Source data:
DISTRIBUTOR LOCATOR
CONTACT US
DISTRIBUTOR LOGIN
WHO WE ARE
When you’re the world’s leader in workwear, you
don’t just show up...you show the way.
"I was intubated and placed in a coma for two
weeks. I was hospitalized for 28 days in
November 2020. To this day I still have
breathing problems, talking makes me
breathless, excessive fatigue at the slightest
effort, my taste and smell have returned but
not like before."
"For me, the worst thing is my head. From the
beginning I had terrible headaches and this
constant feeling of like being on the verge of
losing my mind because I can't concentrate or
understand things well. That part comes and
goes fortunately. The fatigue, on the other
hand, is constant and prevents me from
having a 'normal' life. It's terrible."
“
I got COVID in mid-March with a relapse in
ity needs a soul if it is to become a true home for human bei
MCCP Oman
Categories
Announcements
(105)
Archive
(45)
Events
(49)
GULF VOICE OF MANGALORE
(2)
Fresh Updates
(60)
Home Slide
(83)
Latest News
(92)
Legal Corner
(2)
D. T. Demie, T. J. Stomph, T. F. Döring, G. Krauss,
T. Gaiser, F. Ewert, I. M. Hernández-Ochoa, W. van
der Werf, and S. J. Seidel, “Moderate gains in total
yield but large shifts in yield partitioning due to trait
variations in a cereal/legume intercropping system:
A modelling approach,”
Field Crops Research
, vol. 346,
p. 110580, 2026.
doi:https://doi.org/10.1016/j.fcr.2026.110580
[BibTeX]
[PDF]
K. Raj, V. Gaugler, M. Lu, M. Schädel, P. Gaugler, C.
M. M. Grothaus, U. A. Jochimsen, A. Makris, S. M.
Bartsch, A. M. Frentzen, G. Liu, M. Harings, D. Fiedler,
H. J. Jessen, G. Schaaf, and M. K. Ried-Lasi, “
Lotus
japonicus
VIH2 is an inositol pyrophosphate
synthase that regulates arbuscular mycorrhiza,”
---
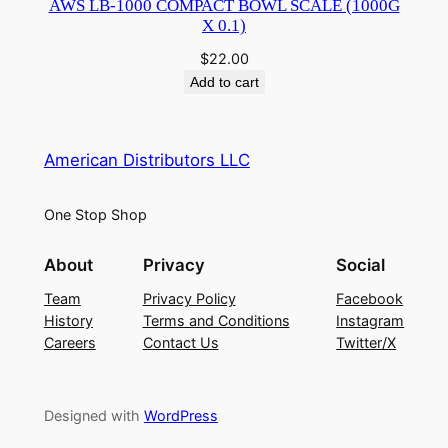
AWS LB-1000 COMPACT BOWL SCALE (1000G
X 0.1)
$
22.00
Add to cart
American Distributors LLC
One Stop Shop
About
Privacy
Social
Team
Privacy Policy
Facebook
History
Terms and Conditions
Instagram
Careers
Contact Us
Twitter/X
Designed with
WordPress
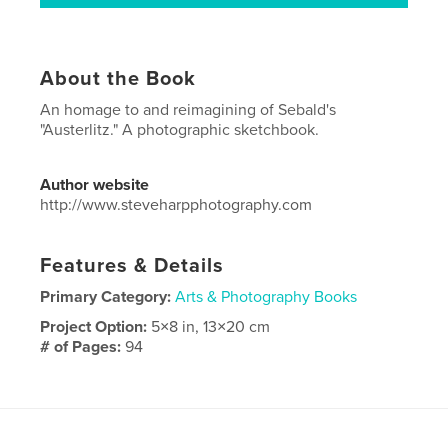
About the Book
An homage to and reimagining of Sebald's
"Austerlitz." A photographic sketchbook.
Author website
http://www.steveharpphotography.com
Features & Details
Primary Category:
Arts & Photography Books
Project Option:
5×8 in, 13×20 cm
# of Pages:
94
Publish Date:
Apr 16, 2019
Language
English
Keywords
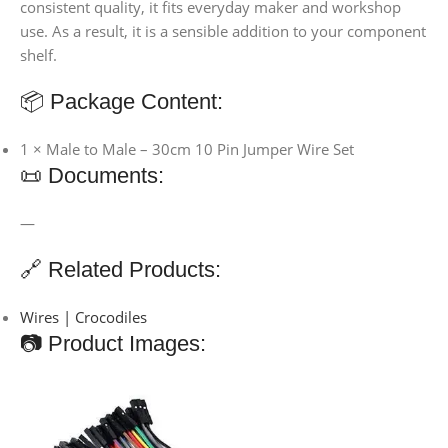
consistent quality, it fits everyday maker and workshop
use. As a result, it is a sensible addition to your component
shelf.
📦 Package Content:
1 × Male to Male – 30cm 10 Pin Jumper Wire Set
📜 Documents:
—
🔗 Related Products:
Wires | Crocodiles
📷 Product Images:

Problem details:
Go through the material and say how many lines include "have". The number alone will do.

Solution to this problem:
2